| David's Stock Market Chartmentary |
|
|
|
Wednesday, October 17, 2007 The Follow-up by David Yu This has been a very busy week, so I'll keep this short as a follow-up to some of the things I've been writing about. I'm not buying all the tech earnings hype. The market's always, and I emphasize ALWAYS, forward looking. Earnings are things of the past that have already been factored into the prices by the market. Barring major surprises, past quarter's earnings are of little relevance. Catchy earnings headlines, furnished by the Wall Street cheerleading squad, may also sway the market, but the effect is only temporary. We've all been overwhelmed by great earnings news of a handful of stocks selected and promoted by the Wall Street propaganda machine. Let's take a look at the overall earnings performance of the latest quarter. As I've mentioned before, I've been compiling earnings data of all the companies listed on the Wall Street Journal's Earnings Digest Table. I've eliminated the ones that don't have comparative data from the same quarter a year ago. As of today, 10/17/2007, I've come up with 294 companies that have already reported their latest quarter's earnings since October 3. The sum of all their latest quarter's earnings per share (EPS) is $84.58, and the sum of the same quarter from last year is $114.59. Based on this summation, the latest quarter's earnings per share is therefore $30.01 or 26.19% lower than the same quarter from a year ago. In order to avoid statistical skew caused by a few stock's large annual swing of earnings, I've also used both the Median and the Average EPS for my compilation. The Median EPS shows no change from a year ago (see dark gray bars on Chart 1 below). However, the Average EPS (light gray bars) shows a decline of $0.1024 per share, or 26.19% per share, from the same quarter a year ago. Every which way I look at it, the overall earnings thus far have not been impressive. And, by all means, these lackluster earnings reports can not be the driver behind this gravy train. So, nuff of that already.

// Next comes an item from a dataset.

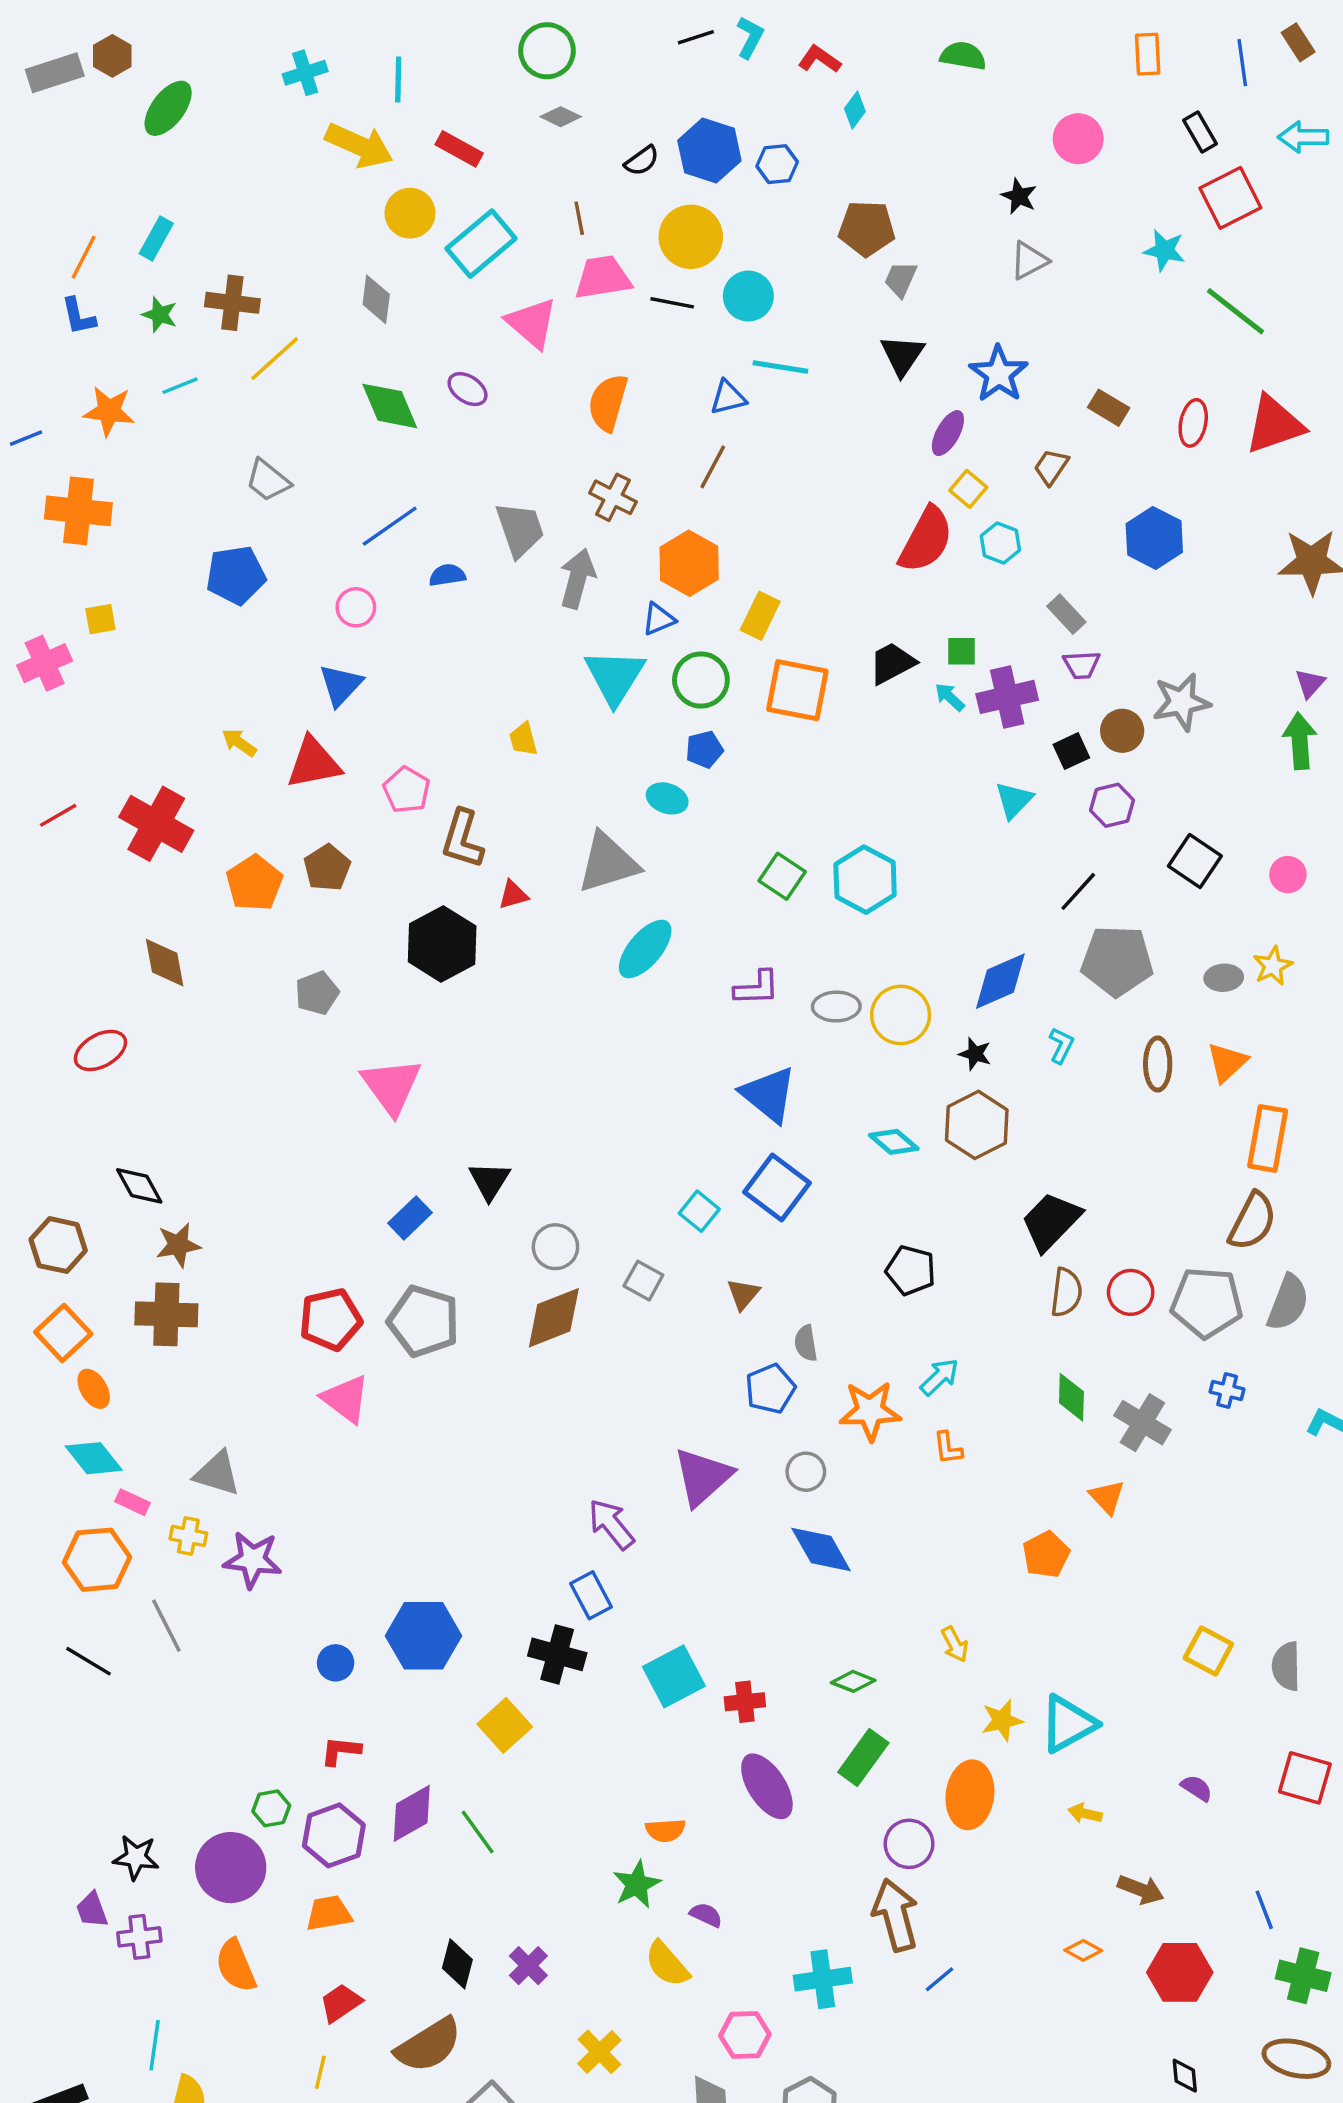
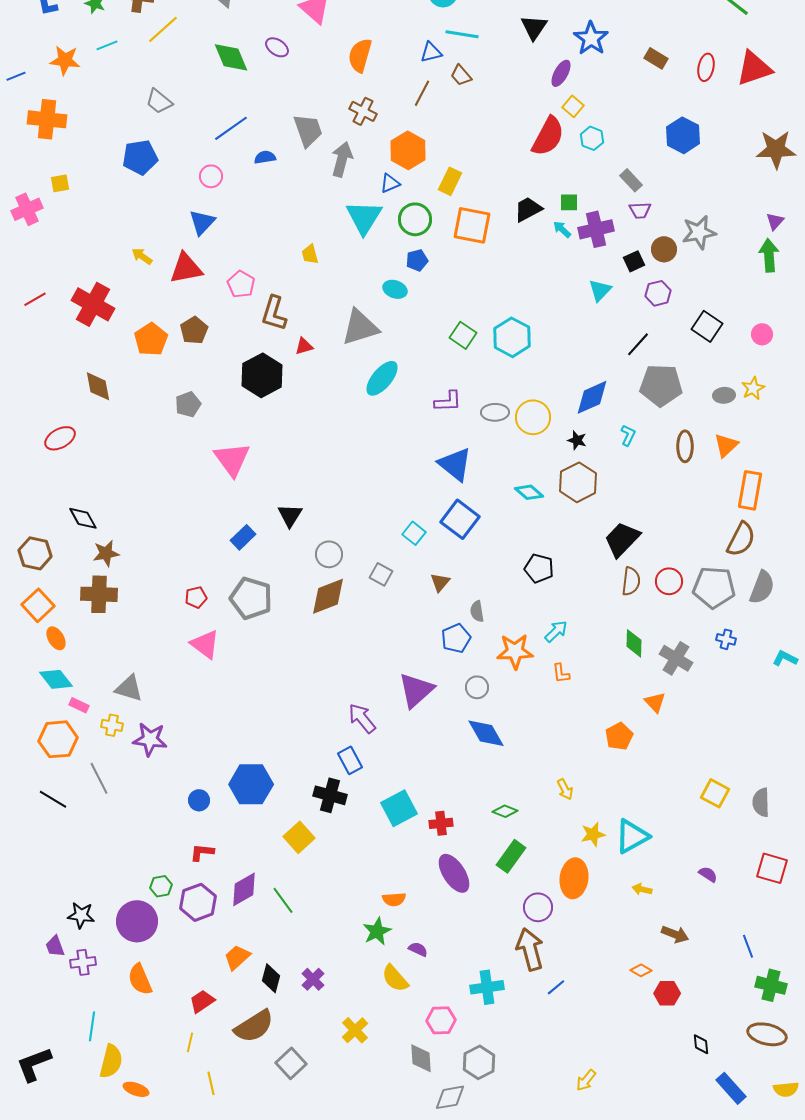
brown trapezoid: (1051, 467) -> (461, 75), moved, turned -75
red pentagon: (330, 1319) -> (196, 597), size x0.6
orange trapezoid: (329, 1913) -> (237, 957), moved, turned -32
red hexagon: (1180, 1972) -> (667, 993), moved, size x0.7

I also continue to keep an eye on the yen carry trade, which may have a lot more to do with recent stock market resiliency than the past earnings. The yen carry trade provides the world's financial markets with hundreds of billions of liquidity every year. Higher Dollar to Yen exchange rate (USDJPY) means higher profit margin for the yen carry trade speculations. Higher USDJPY means investors are taking on more risks, and therefore more profits, which in turn fuels the market to run higher. Lower USDJPY shows that investors are unwinding their carry trades, which subtracts the liquidity from the market. The 50% retracement at around 117.85 that's mentioned in my last Sunday's Chartmentary turned out to be as tough a resistance as advertised. And, just as I'd guessed it, after failing to advance from this 50% retracement, the USDJPY had since retreated back to test the 38.2% Fibonacci Retracement at approx. 116.34 (see Chart 2 below). The slumping stock market in Japan played an important role in the USDJPY's retreat (also refer to my last Sunday's Chartmentary for details). The USDJPY did breach the 38.2% support today, which sent the Dow Jones Industrial Average down approx. 200 points. This just shows the importance of the 38.2% retracement support. Fortunately, in the afternoon session, traders felt comfortable enough to start taking on more risks again.
This 5-min intraday USDJPY chart below (Chart 3) shows that traders came back to the market and started buying at around 2:00 pm EDT. That lifted both the USDJPY and the U.S. market in a synchronized and well orchestrated fashion. The intraday market chart and the intraday USDJPY chart looked almost identical.
And finally, here's the Japanese Yen chart update (Chart 4 below). The yen had also bounced back from the 85 support just as I had "guessed" it in my Sunday's The Carry Trade Challenges editorial. The important development to watch is whether it'd rise above the 86 resistance (blue horizontal arrow line). If it proceeded to stay above 86 and turn it into a solid new support, then we could see some selloff in the market, perhaps even markets around the world. Nevertheless, this is usually where the Japanese government steps in to neutralize the momentum.